Fatigue Scale-Child (FS-C)
Fatigue was assessed by three respondent-specific scales (child, adolescent, and parent). While developing these scales, qualitative data from respondents indicated that the fatigue experience differs between children and adolescents; therefore, development of and assessment with differing instruments was warranted. For children, fatigue is defined as a profound sense of being weak or tired or of having difficulty with movement as measured by the FS-C. The FS-C was designed for children aged 7–12 years. This self-report instrument consists of 14 items that describe the intensity of the participant's fatigue on a 5-point Likert scale in the past 24 hr. Intensity ratings range from 0 (no fatigue symptoms) to 70 (high fatigue). The FS-C has been reviewed for face, content, and construct validity (Hinds & Hockenberry-Eaton, 2001; Hockenberry-Eaton & Hinds, 2000; Hockenberry et al., 2003). It has been completed by 150 children with cancer in the most recent testing and found to be internally consistent (
= .84). Alpha coefficients ranged from .72 to .81 in our investigation.

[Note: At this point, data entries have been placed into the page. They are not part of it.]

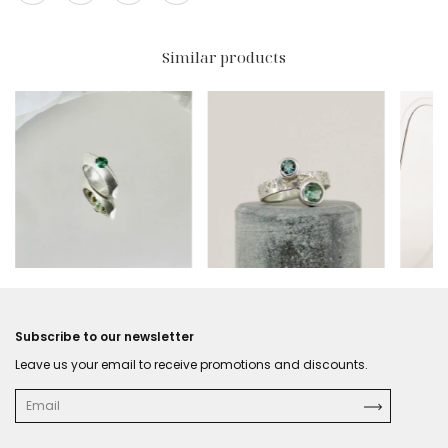
Similar products
$195 USD
$231 USD
$319
Subscribe to our newsletter
Leave us your email to receive promotions and discounts.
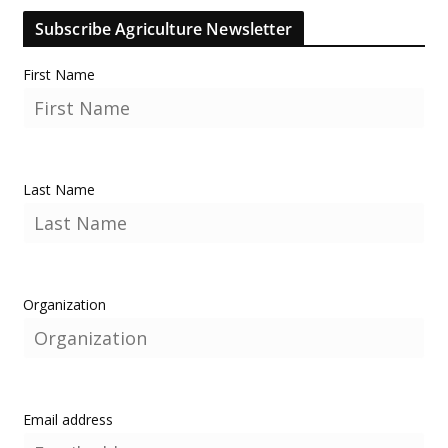
Subscribe Agriculture Newsletter
First Name
Last Name
Organization
Email address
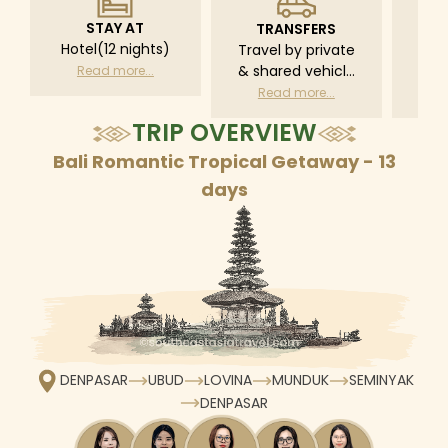
STAY AT
TRANSFERS
L
Hotel(12 nights)
Travel by private
Pri
& shared vehicle
driv
Read more...
with driver
tr
Read more...
R
according to daily
TRIP OVERVIEW
schedule
Bali Romantic Tropical Getaway - 13
days
DENPASAR
UBUD
LOVINA
MUNDUK
SEMINYAK
DENPASAR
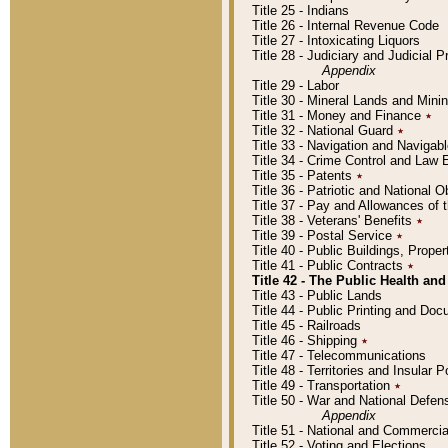
Title 25 - Indians
Title 26 - Internal Revenue Code
Title 27 - Intoxicating Liquors
Title 28 - Judiciary and Judicial 
Appendix
Title 29 - Labor
Title 30 - Mineral Lands and Mini
Title 31 - Money and Finance
٭
Title 32 - National Guard
٭
Title 33 - Navigation and Navigab
Title 34 - Crime Control and Law
Title 35 - Patents
٭
Title 36 - Patriotic and Nationa
Title 37 - Pay and Allowances of
Title 38 - Veterans' Benefits
٭
Title 39 - Postal Service
٭
Title 40 - Public Buildings, Prop
Title 41 - Public Contracts
٭
Title 42 - The Public Health and
Title 43 - Public Lands
Title 44 - Public Printing and D
Title 45 - Railroads
Title 46 - Shipping
٭
Title 47 - Telecommunications
Title 48 - Territories and Insular
Title 49 - Transportation
٭
Title 50 - War and National Defen
Appendix
Title 51 - National and Commerc
Title 52 - Voting and Elections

Fatigue Scale-Adolescent (FS-A)
For adolescents, fatigue is defined as a complex changing state of exhaustion that may be a physical condition, a mental or emotional state, or a combination of physical, mental, and emotional tiredness as measured by the FS-A. This self-report instrument similar to the FS-C but designed for adolescents aged 13–18 years. It is composed of a 14-item scale in which the intensity of each fatigue item is rated on a 5-point Likert scale, with intensity ratings ranging from 14 (no fatigue symptoms) to 70 (high fatigue) in the past 24 hr. The FS-A has demonstrated good reliability ( = .67–.95) as well as face, content, and construct validity (Hinds & Hockenberry-Eaton, 2001; Hinds et al., 2007b; Hockenberry-Eaton & Hinds, 2000; Hockenberry et al., 2003). Alpha coefficients ranged from .89 to .95 in our investigation.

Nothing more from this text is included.